Already, major blazes have broken out in the state – especially near the coast. Last week, a man was hospitalised and at least two homes destroyed in a fire in Bega Valley; this week, six schools have been pre-emptively closed and extreme fire warnings issued for five regions.
In Cobar – a remote mining town eight west of Sydney, across the luscious Blue Mountains and along vast highways littered with kangaroo roadkill – Mr Lennon’s team is combining satellite data with old-fashioned visual checks and conversations with locals to map the fire risk and prepare for the worst.
“It’s about knowing the landscape, having situational awareness and good relationships with locals and landowners,” he says. “We need everyone to know how to respond when a wildfire does kick off.”
But although grass fires in the dry outback are a major concern, it is the areas closer to the coast where the greatest risks lie.
“That’s where the forests are and that’s where the people are,” says Professor Jason Sharples, a bushfire expert at the University of New South Wales. “When we talk about risk, we’re talking about the likelihood of the fires happening but also the consequences that they have.
“You get some absolutely massive fires in the outback – a million hectare fires burning out there – but nobody really knows about them because they only affect a few remote settlements.”
A new ‘Flame Age’
The greatest threat is firestorms: infernos so intense and destructive that they create their own weather systems akin to a “thunderstorm within the plume of the fire”.
“If you think of a really bad thunderstorm – winds blowing all around the place, sleet and rain going sideways. Think of that, but take away the sleet and rain and replace it with embers and flames. It’ll also be dark because of the smoke. These are very dark, chaotic, scary events,” says Prof Sharples.

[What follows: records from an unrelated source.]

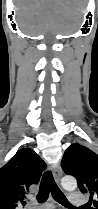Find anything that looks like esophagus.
Wrapping results in <instances>:
<instances>
[{"label":"esophagus","mask_w":98,"mask_h":209,"mask_svg":"<svg viewBox=\"0 0 98 209\" xmlns=\"http://www.w3.org/2000/svg\"><path fill=\"white\" fill-rule=\"evenodd\" d=\"M53 174H54L55 181L57 183H60V180H61V177H62V170H61L60 166H55L54 167Z\"/></svg>","instance_id":"esophagus-1"}]
</instances>
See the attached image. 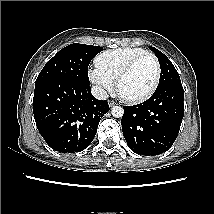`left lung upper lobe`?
<instances>
[{"instance_id": "obj_1", "label": "left lung upper lobe", "mask_w": 214, "mask_h": 214, "mask_svg": "<svg viewBox=\"0 0 214 214\" xmlns=\"http://www.w3.org/2000/svg\"><path fill=\"white\" fill-rule=\"evenodd\" d=\"M149 48L157 56L161 67L159 85L157 86L156 89H160L173 83H181L179 74L175 67L173 66L172 62L158 49L151 46Z\"/></svg>"}]
</instances>
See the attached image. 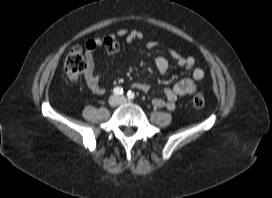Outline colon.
<instances>
[{"label":"colon","instance_id":"5ec220e1","mask_svg":"<svg viewBox=\"0 0 272 198\" xmlns=\"http://www.w3.org/2000/svg\"><path fill=\"white\" fill-rule=\"evenodd\" d=\"M87 64L84 56V51L81 46H73L67 53L64 61V69L68 79L72 83L81 81ZM193 105L196 108H202L205 104L204 97L201 94H196L193 97Z\"/></svg>","mask_w":272,"mask_h":198}]
</instances>
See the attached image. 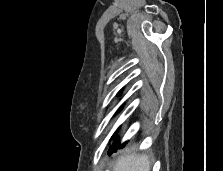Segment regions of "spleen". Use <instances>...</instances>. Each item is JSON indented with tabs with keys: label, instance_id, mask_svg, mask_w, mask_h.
Returning a JSON list of instances; mask_svg holds the SVG:
<instances>
[{
	"label": "spleen",
	"instance_id": "3e777b00",
	"mask_svg": "<svg viewBox=\"0 0 223 171\" xmlns=\"http://www.w3.org/2000/svg\"><path fill=\"white\" fill-rule=\"evenodd\" d=\"M150 168L147 155L125 154L115 162L113 171H150Z\"/></svg>",
	"mask_w": 223,
	"mask_h": 171
}]
</instances>
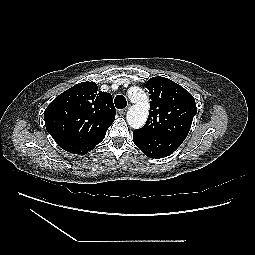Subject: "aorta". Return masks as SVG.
Returning <instances> with one entry per match:
<instances>
[{"mask_svg": "<svg viewBox=\"0 0 255 255\" xmlns=\"http://www.w3.org/2000/svg\"><path fill=\"white\" fill-rule=\"evenodd\" d=\"M128 98L134 103L127 112V122L133 129L141 128L149 113V102L147 94L139 87H131L128 90Z\"/></svg>", "mask_w": 255, "mask_h": 255, "instance_id": "1", "label": "aorta"}]
</instances>
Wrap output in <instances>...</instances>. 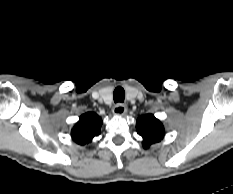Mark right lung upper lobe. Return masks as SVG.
<instances>
[{"label": "right lung upper lobe", "instance_id": "right-lung-upper-lobe-1", "mask_svg": "<svg viewBox=\"0 0 233 194\" xmlns=\"http://www.w3.org/2000/svg\"><path fill=\"white\" fill-rule=\"evenodd\" d=\"M101 124L102 120L97 114L93 112L83 114L72 130L73 140L80 145L90 143L100 134Z\"/></svg>", "mask_w": 233, "mask_h": 194}]
</instances>
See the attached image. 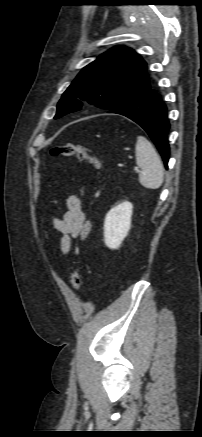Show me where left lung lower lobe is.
<instances>
[{
    "label": "left lung lower lobe",
    "instance_id": "1",
    "mask_svg": "<svg viewBox=\"0 0 202 437\" xmlns=\"http://www.w3.org/2000/svg\"><path fill=\"white\" fill-rule=\"evenodd\" d=\"M166 112V106L160 95L151 87L108 111V113L126 116L139 124L156 145L167 168L170 151L168 144L170 124Z\"/></svg>",
    "mask_w": 202,
    "mask_h": 437
}]
</instances>
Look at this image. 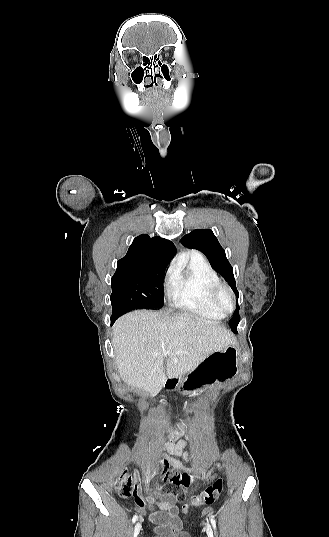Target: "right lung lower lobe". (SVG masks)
Listing matches in <instances>:
<instances>
[{"label": "right lung lower lobe", "mask_w": 329, "mask_h": 537, "mask_svg": "<svg viewBox=\"0 0 329 537\" xmlns=\"http://www.w3.org/2000/svg\"><path fill=\"white\" fill-rule=\"evenodd\" d=\"M114 321H115L114 319H111V324H113V323H114Z\"/></svg>", "instance_id": "98d812e1"}]
</instances>
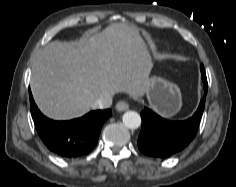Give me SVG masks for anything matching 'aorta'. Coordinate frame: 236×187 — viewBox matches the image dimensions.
Returning <instances> with one entry per match:
<instances>
[{"label":"aorta","instance_id":"762f6f07","mask_svg":"<svg viewBox=\"0 0 236 187\" xmlns=\"http://www.w3.org/2000/svg\"><path fill=\"white\" fill-rule=\"evenodd\" d=\"M123 124L129 129H137L141 125V117L135 111H127L122 117Z\"/></svg>","mask_w":236,"mask_h":187}]
</instances>
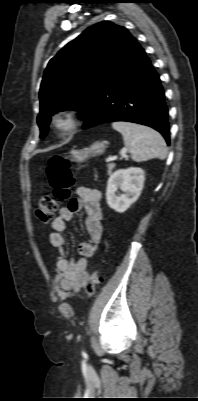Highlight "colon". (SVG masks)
<instances>
[{
	"mask_svg": "<svg viewBox=\"0 0 198 401\" xmlns=\"http://www.w3.org/2000/svg\"><path fill=\"white\" fill-rule=\"evenodd\" d=\"M45 171L49 184L53 189V197L43 196L40 198L36 209V215L41 222L48 223L57 210V202L66 201L70 198L71 188L75 180L71 171L70 162L63 156L51 157ZM100 281L99 272H93L85 285V291L88 296H93L95 294L96 287Z\"/></svg>",
	"mask_w": 198,
	"mask_h": 401,
	"instance_id": "1",
	"label": "colon"
}]
</instances>
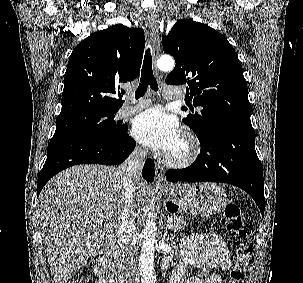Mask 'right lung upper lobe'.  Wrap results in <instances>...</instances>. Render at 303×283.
Returning <instances> with one entry per match:
<instances>
[{
    "mask_svg": "<svg viewBox=\"0 0 303 283\" xmlns=\"http://www.w3.org/2000/svg\"><path fill=\"white\" fill-rule=\"evenodd\" d=\"M144 47L142 29L122 24L93 33L79 43L68 61L59 116L87 110L118 111L124 102L119 83L137 77Z\"/></svg>",
    "mask_w": 303,
    "mask_h": 283,
    "instance_id": "right-lung-upper-lobe-1",
    "label": "right lung upper lobe"
}]
</instances>
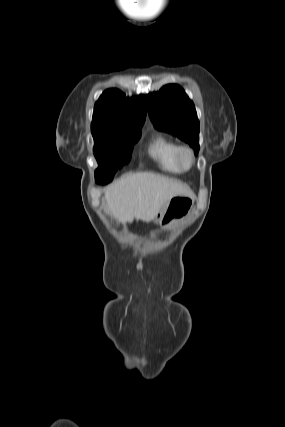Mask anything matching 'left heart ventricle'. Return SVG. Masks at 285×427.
Segmentation results:
<instances>
[{"label": "left heart ventricle", "mask_w": 285, "mask_h": 427, "mask_svg": "<svg viewBox=\"0 0 285 427\" xmlns=\"http://www.w3.org/2000/svg\"><path fill=\"white\" fill-rule=\"evenodd\" d=\"M184 162H185V164H188L189 160L187 157L184 158Z\"/></svg>", "instance_id": "b2bd125f"}]
</instances>
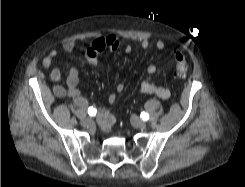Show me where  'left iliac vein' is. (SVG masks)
I'll use <instances>...</instances> for the list:
<instances>
[{
  "label": "left iliac vein",
  "instance_id": "obj_1",
  "mask_svg": "<svg viewBox=\"0 0 245 187\" xmlns=\"http://www.w3.org/2000/svg\"><path fill=\"white\" fill-rule=\"evenodd\" d=\"M131 122L136 128L139 129H145L147 126L146 122L138 118L136 115L131 116Z\"/></svg>",
  "mask_w": 245,
  "mask_h": 187
}]
</instances>
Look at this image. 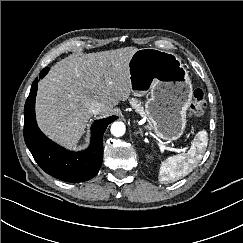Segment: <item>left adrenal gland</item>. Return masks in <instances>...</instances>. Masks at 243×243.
Masks as SVG:
<instances>
[{"label":"left adrenal gland","mask_w":243,"mask_h":243,"mask_svg":"<svg viewBox=\"0 0 243 243\" xmlns=\"http://www.w3.org/2000/svg\"><path fill=\"white\" fill-rule=\"evenodd\" d=\"M134 134L135 135L140 134L141 136H143V133H142V130L141 129H139V131L135 132Z\"/></svg>","instance_id":"a2214340"}]
</instances>
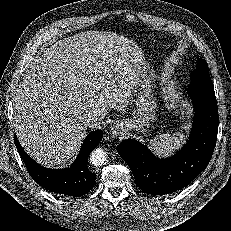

Once rare, research shows the frequency of these uncontrollable blazes has surged as the world enters a new ‘Flame Age’ driven by global warming.
Between 1998, when relevant records began, and 2018, 62 firestorms were confirmed in Australia. But in 2019 alone, the country experienced at least 30 of these enormous blazes, known as pyroconvective events. It is “very likely” that Australia will add to its tally this season.
Unlike smaller bushfires, once a firestorm gets started they are almost impossible to fight.
“You can’t put them out,” says Prof Sharples. “The best advice I think you can give is: when one of these things starts, just get out of the way.”